-------- RECORD SET --------

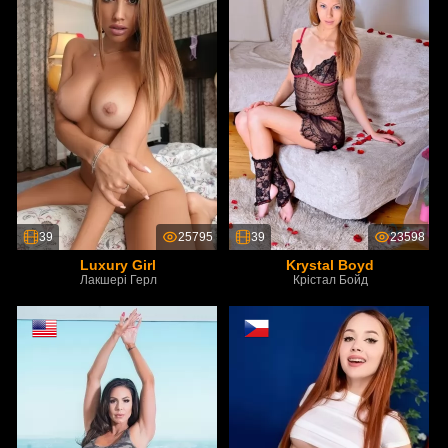
39
25795
39
23598
Luxury Girl
Krystal Boyd
Лакшері Герл
Крістал Бойд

--------

- [WORK TASK] Return the complete material exactly as given, excluding images.

- [EXERCISE OUTPUT]
39
25795
39
23598
Luxury Girl
Krystal Boyd
Лакшері Герл
Крістал Бойд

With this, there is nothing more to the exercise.